If I may quote briefly from my book on the subject:

"Immediately after the SNP got into power in 2007, it announced that it was going to change the name of the Scottish Executive so that both it and what was previously referred to as the Scottish Ministers became one entity called the “Scottish government”.
Announced initially as “re-branding”, it was made official when the Scotland Act was amended in 2012. The country is now run by a body officially known as the “Scottish Government/Riaghaltas na h-Alba”. This obscures the distinction between politically responsible ministers (responsible to parliament and the electorate) and politically neutral administrators (responsible to law for ethics and to minsters for policy). If they are still separate organisations, why do they have the same name? Who, outside the Edinburgh elite, understands the distinction between the Scottish Government/Riaghaltas na h-Alba and the Scottish Government/Riaghaltas na h-Alba?"

For further details, and much information on how the civil service was used to promote the SNP view of the 2014 referendum, and is still doing much they same thing, see "The Justice Factory: Can the Rule of Law Survive in 21st Century Scotland?" (Ian Mitchell, 2020)

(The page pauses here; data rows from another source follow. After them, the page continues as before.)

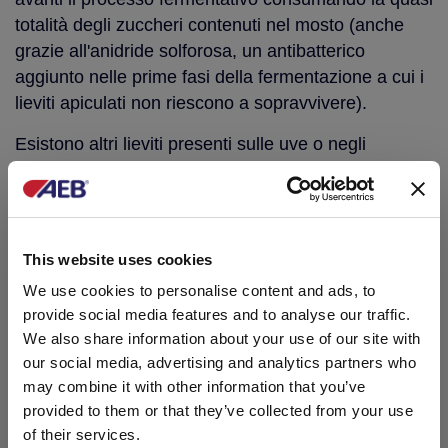
totalità degli zuccheri contenuti nel mosto (anche
grazie all'anidride solforosa, un antibatterico
aggiunto nelle prime fasi della fermentazione a cui i
lieviti apiculati non riescono a sopravvivere).
Esistono altri lieviti presenti sulle uve o negli
ambienti di cantina che, durante le fasi produttive o
di invecchiamento, possono intervenire e alterare la
qualità finale del vino. Ad esempio, durante
l’affinamento in botte
, il lievito
Brettanomyces
This website uses cookies
Bruxellensis
può contaminare il vino e sintetizzare
We use cookies to personalise content and ads, to
note sgradevoli di sudore di cavallo. Inoltre, sul finire
provide social media features and to analyse our traffic.
della fermentazione, bisogna evitare un eccessivo
We also share information about your use of our site with
contatto con l’ossigeno durante la conservazione del
our social media, advertising and analytics partners who
vino, in quanto potrebbe verificarsi la fioretta,
may combine it with other information that you’ve
malattia del vino che si manifesta con un velo
provided to them or that they’ve collected from your use
biancastro in superficie ed è causata da lieviti a
of their services.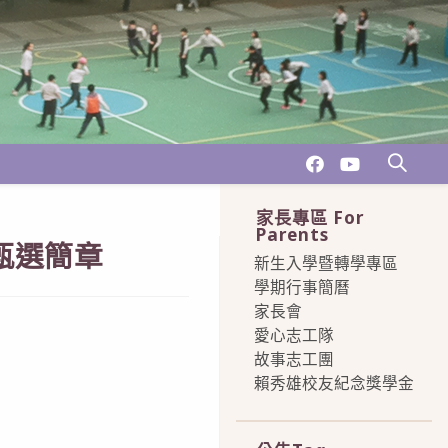
家長專區 For
Parents
甄選簡章
新生入學暨轉學專區
學期行事簡曆
家長會
愛心志工隊
故事志工團
賴秀雄校友紀念獎學金
more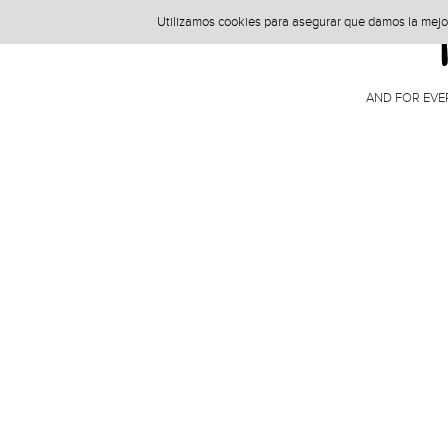
Utilizamos cookies para asegurar que damos la mejor 
AND FOR EVE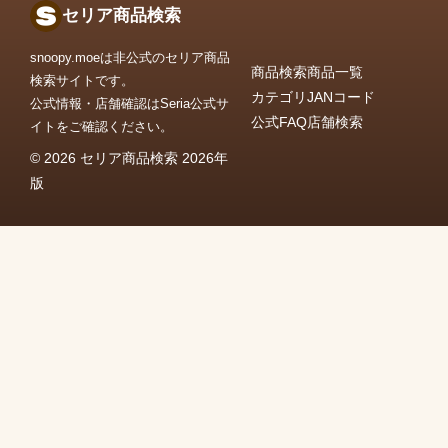
セリア商品検索
snoopy.moeは非公式のセリア商品
商品検索
商品一覧
検索サイトです。
カテゴリ
JANコード
公式情報・店舗確認はSeria公式サ
公式FAQ
店舗検索
イトをご確認ください。
© 2026 セリア商品検索 2026年
版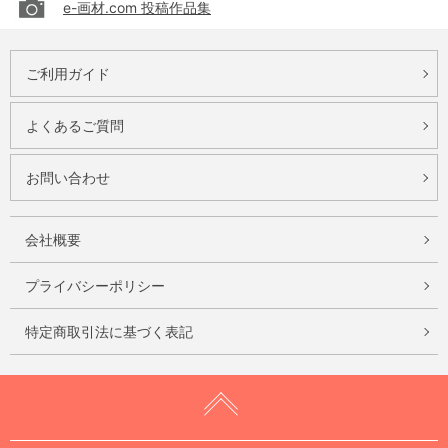
e-画材.com 投稿作品集
ご利用ガイド
よくあるご質問
お問い合わせ
会社概要
プライバシーポリシー
特定商取引法に基づく表記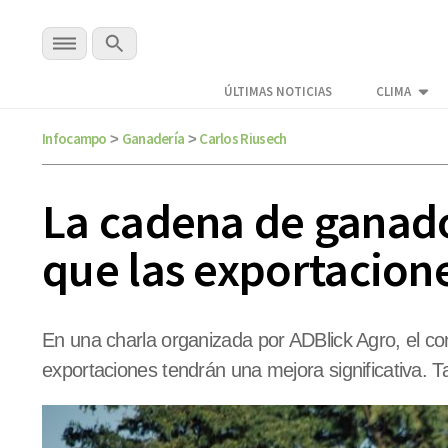
ÚLTIMAS NOTICIAS
CLIMA
Infocampo
Ganadería
Carlos Riusech
>
>
La cadena de ganado
que las exportacion
En una charla organizada por ADBlick Agro, el cons
exportaciones tendrán una mejora significativa. 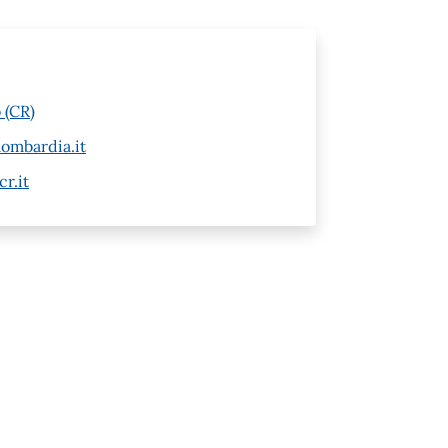
 (CR)
ombardia.it
r.it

It is not a party-political screed. The Foreword is written by Lord Hope of Craighead, ex-Deputy President of the UK Supreme Court and Alan Page, Professor of Public Law at Dundee, who is the author “Constitutional Law of Scotland”, the main reference work on the subject, has written an Introduction to Part II.

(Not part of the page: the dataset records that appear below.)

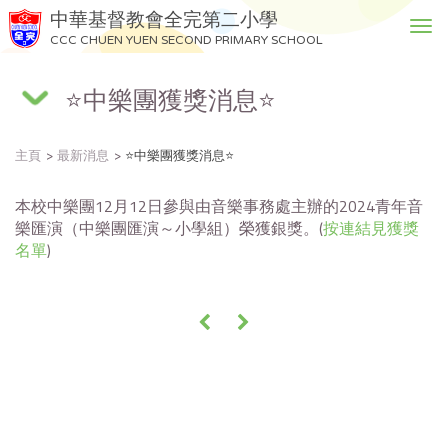
中華基督教會全完第二小學
T
CCC CHUEN YUEN SECOND PRIMARY SCHOOL
o
g
⭐中樂團獲獎消息⭐
g
l
e
主頁
最新消息
⭐中樂團獲獎消息⭐
n
a
v
本校中樂團12月12日參與由音樂事務處主辦的2024青年音
i
樂匯演（中樂團匯演～小學組）榮獲銀獎。(
按連結見獲獎
g
名單
)
a
t
i
«
»
o
n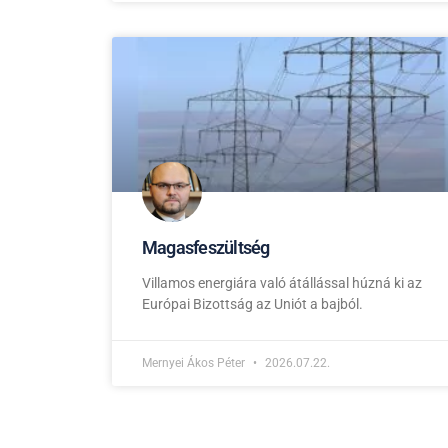
Magasfeszültség
Villamos energiára való átállással húzná ki az
Európai Bizottság az Uniót a bajból.
Mernyei Ákos Péter
2026.07.22.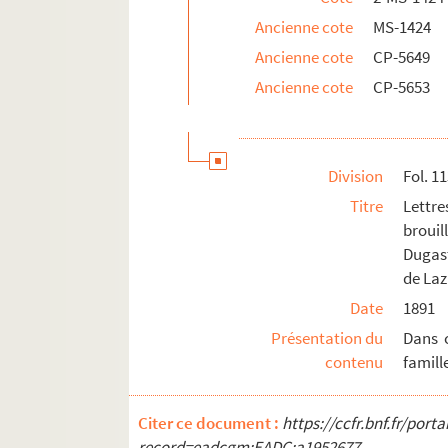
Ancienne cote
MS-1424
Ancienne cote
CP-5649
Ancienne cote
CP-5653
Division
Fol. 1
Titre
Lettr
broui
Dugast
de Laz
Date
1891
Présentation du
Dans 
contenu
famill
Citer ce document :
https://ccfr.bnf.fr/por
record=eadcgm:EADC:a1952677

This is an as yet untold story, but a very, very important one if the British state is to survive with the ideals it has embraced about civic government roughly since the Act of Union, of which the main one is the rule of law, at the centre of which is the principle of the separation of powers. The Scottish nationalists want to undermine that in order to establish a form of populist absolutism in Edinburgh. Now is the time for all good folk to come to the aid of the country and of course democracy. Without the rule of law, that is a dead letter.